Group 20
Our project is based on a kaggle competition (LINK) to predict the next price that a US corporate bond might trade at. The movement of asset prices is a highly complex system, making them a key candidate for machine learning techniques. Given the various new platforms on which corporate bonds are traded, and the need for more frequent, up-to-date information of bond prices, we hope to create an algorithm that is able to accurately, and quickly price bonds.
The dataset was provided by the Kaggle competition and consists of microstructure bond trade data. The raw dataset provides a label coumn describing the true trade price, a weight column, 57 features, and 762,678 instances. The weight column is calculated as the square root of the time since the last trade and then scaled so the mean is 1. This weight column is used for evaluation purposes and will be further discussed below.
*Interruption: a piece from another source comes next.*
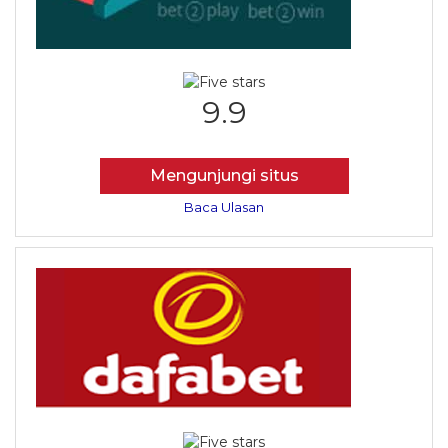
9.9
Mengunjungi situs
Baca Ulasan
The data structure is easy to work with as there is no time series dependency, and therefore each instance is not dependent on those around it.
The first step of data preprocessing was to clean the data. We first removed irrelevant columns, namely the trade id and reporting delay features. The trade id feature was simply an identifier and had no predictive power. The reporting delay feature was removed because the it was found to be extremely noisy and did not provide any valuable insight. The next step of preprocessing was to remove all rows containing nan, infinite, and missing values. Generally, removing all rows with a corrupted value can be dangerous because it can lead to a severe reduction in the size of your data set. However, after this second step was performed the data consisted of 745,009 instances, so we are confident that this procedure was safe to perfrom and still left us with a significant amount of data to test and train.
Lastly, the data was split into a testing and training set. Because the data does not have any timeseries dependency we were able to use the sklearn test_train_split function to randomly split the data. Because our data set was plentiful we chose to use a split size of 75% training and 25% testing, which resulted in a training size of 558,756 instances and a testing size of 186,253 instances.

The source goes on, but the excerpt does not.